Tras la renuncia del abogado Jesús Ramos Puca, la licenciada Mayra López Mulero confirmó que asumirá la defensa de Elvia Cabrera Rivera, imputada junto a su hija, Anthonieska Avilés Cabrera, por el asesinato de la menor Gabriela Nicole Pratts Rosario. Según trascendió, la salida de Ramos Puca se debió a alegados conflictos éticos.
El pasado 23 de octubre, el Tribunal de Aibonito encontró causa para juicio contra Cabrera. La jueza aclaró que, aunque el caso se originó en una pelea, no se reclasificará como asesinato atenuado, por lo que la acusada enfrentará juicio por asesinato en primer grado y violación a la Ley de Armas.

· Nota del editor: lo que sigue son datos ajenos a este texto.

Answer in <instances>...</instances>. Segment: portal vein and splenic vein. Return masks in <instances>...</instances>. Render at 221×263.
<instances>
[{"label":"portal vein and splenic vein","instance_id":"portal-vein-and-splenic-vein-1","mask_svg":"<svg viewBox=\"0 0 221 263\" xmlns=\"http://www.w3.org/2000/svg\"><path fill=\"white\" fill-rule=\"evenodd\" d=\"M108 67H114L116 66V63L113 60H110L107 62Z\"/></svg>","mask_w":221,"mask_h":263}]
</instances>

Durante la vista preliminar, el patólogo forense Javier Serrano, del Instituto de Ciencias Forenses, testificó que la joven de 16 años murió tras recibir 11 heridas punzantes, una de las cuales perforó el pulmón y el corazón, provocando un rápido desangramiento. El informe forense detalló lesiones en la cabeza, el pecho, el muslo, el glúteo y el brazo derecho de la víctima.
En el segundo día del proceso judicial, la defensa de Cabrera interrogó a Bethzaida Caratini, tía política de la víctima, quien declaró haber visto cuando Cabrera entregó un objeto punzante a su hija. La Fiscalía también presentó el testimonio de una de las hermanas de la menor imputada, quien relató cómo presenció el ataque y confirmó que Anthonieska apuñaló a la joven mientras esta yacía en el suelo.

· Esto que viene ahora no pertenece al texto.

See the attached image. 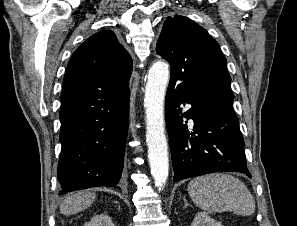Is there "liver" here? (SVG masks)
I'll list each match as a JSON object with an SVG mask.
<instances>
[{"label":"liver","instance_id":"liver-1","mask_svg":"<svg viewBox=\"0 0 297 226\" xmlns=\"http://www.w3.org/2000/svg\"><path fill=\"white\" fill-rule=\"evenodd\" d=\"M96 199L94 192L83 191L69 195L60 204V212L63 215L76 214L92 205Z\"/></svg>","mask_w":297,"mask_h":226}]
</instances>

Según los informes judiciales, los casos de madre e hija se verán por separado. La defensa de Avilés alegó no haber podido comunicarse con su representada tras ser declarada no procesable, mientras que el tribunal pautó la continuación del proceso contra Cabrera y una vista de prueba para Avilés el 28 de octubre.
Los hechos ocurrieron la medianoche del 11 de agosto en el desvío Roberto Colón, cuando una pelea entre jóvenes culminó en el ataque mortal a cuchillazos contra la menor. La jueza Valery Téllez Téllez encontró causa en todos los cargos e impuso una fianza de un millón de dólares para cada una de las acusadas.